By co-founding the first statewide Internet-based network and co-founding one of the first two commercial Internet Service Providers (ISPs), William “Bill” Schrader paved the way for widespread Internet use in America.
Schrader got his start in computing as the co-founder of the Cornell Theory Center, at his alma mater, Cornell University. The first non-classified supercomputing system in the United States, the Cornell Theory Center was proposed as one of five National Science Foundation (NSF) supercomputing centers that would allow academic researchers to connect with each other more quickly and easily across the largest non-commercial network at that time. To build the nationwide network, in 1986, Schrader led the effort to procure funding for and to implement the interim NSFNET backbone, the infrastructure necessary for the system.
While undertaking this work, Schrader saw the opportunity to use the NSFNET to connect computers throughout New York State. Schrader sought to build a network that would link New York’s academic, business and government labs via high-speed data communications. The result was NYSERNet, a first-of-its-kind project connecting computer centers, libraries, and health institutions with each other and with the NSFNET and the ARPANET. Other regional NSFNET networks soon followed the model Schrader had created.

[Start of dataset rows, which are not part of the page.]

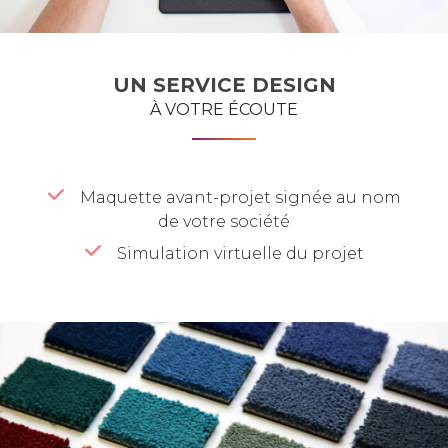
UN SERVICE DESIGN
À VOTRE ÉCOUTE
Maquette avant-projet signée au nom
de votre société
Simulation virtuelle du projet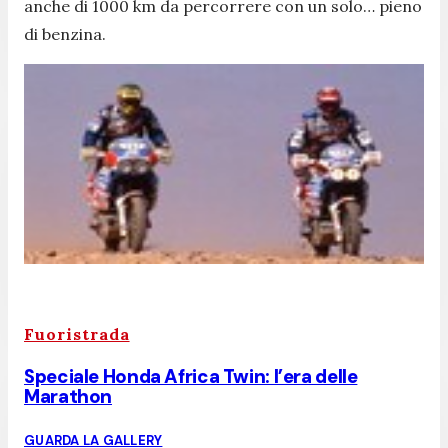
anche di 1000 km da percorrere con un solo… pieno
di benzina.
Fuoristrada
Speciale Honda Africa Twin: l’era delle
Marathon
GUARDA LA GALLERY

Such a broad network required new technology tools to function. Under Schrader’s leadership, NYSERNet employees created the simple network management protocol (SNMP) to monitor and manage network devices. The tool is still used to monitor network performance.
While leading NYSERNet, Schrader co-founded the Northeast Parallel Architectures Center (NPAC), a DARPA-funded organization based at Syracuse University. NPAC researched and then operated a network of massively parallel supercomputers combining their problem-solving power to support university, corporate, and government researchers. Schrader guided NPAC to a computing contract with DARPA to buy, install, and test internetworked computers at military bases, the first agreement of its kind and another model set by Schrader that others would soon follow.
This quick succession of successful networking projects gave Schrader deep insights into how to build large technology organizations from the ground up. It also provided him with a unique perspective on the future of the Internet. In 1989, Schrader founded a commercial Internet service provider, PSINet. PSINet quickly grew to be the first global commercial ISP, altering the notion of the Internet as a research and military tool into that of a system for any person or business who had access to a computer. Because PSINet’s ambitions would require that the Internet have faster connections, Schrader advocated for and helped convince telephone companies to change from the older circuit-switching technology to TCP/IP connections, a change that increased the speed of Internet connection worldwide.
At its peak, PSINet operated with 10,000 employees in 30 countries in Europe, Asia and Latin America, managing a global network of fiber optic connections. While most of the customer base was commercial, PSINet continued to work for the government, including providing connectivity to the United States military during the first phase of the Gulf War in 1990.
With entrepreneurial zeal, negotiation prowess, and technology know-how, Schrader has been instrumental in growing small regional research networks into a system that connects humans and commerce all over the world.